Records shown:

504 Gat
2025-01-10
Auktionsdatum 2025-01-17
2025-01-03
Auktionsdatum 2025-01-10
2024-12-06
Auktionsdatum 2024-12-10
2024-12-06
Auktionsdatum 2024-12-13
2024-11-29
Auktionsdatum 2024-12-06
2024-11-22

* * *

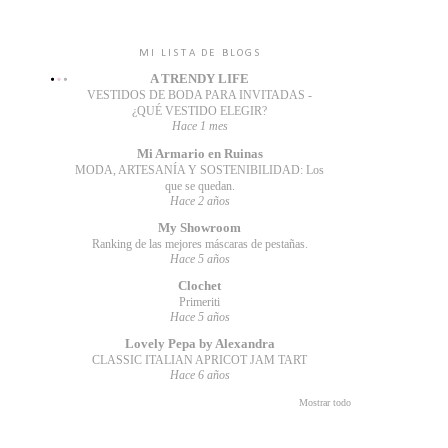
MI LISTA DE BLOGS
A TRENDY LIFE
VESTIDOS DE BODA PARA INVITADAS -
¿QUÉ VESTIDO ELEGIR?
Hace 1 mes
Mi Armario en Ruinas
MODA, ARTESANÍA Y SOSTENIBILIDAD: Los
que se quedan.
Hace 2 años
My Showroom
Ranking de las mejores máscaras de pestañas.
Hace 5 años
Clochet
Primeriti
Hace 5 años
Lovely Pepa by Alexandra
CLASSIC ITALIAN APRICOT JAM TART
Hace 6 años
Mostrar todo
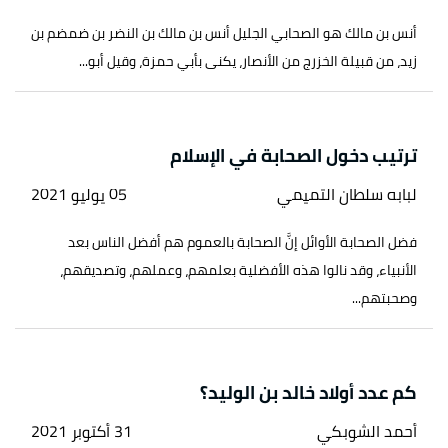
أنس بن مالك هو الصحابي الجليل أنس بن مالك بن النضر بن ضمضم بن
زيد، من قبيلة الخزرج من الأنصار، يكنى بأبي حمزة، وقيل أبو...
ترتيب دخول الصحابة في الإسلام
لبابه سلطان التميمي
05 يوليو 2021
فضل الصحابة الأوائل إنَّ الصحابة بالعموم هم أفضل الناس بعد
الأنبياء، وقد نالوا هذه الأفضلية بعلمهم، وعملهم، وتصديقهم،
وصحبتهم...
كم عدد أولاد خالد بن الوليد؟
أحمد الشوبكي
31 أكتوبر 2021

Problem statement: Above are the entries. Output exactly the lines beginning with the line that has "05 يوليو 2021" and ending with the line that has "31 أكتوبر 2021".

Result of the task:
05 يوليو 2021
فضل الصحابة الأوائل إنَّ الصحابة بالعموم هم أفضل الناس بعد
الأنبياء، وقد نالوا هذه الأفضلية بعلمهم، وعملهم، وتصديقهم،
وصحبتهم...
كم عدد أولاد خالد بن الوليد؟
أحمد الشوبكي
31 أكتوبر 2021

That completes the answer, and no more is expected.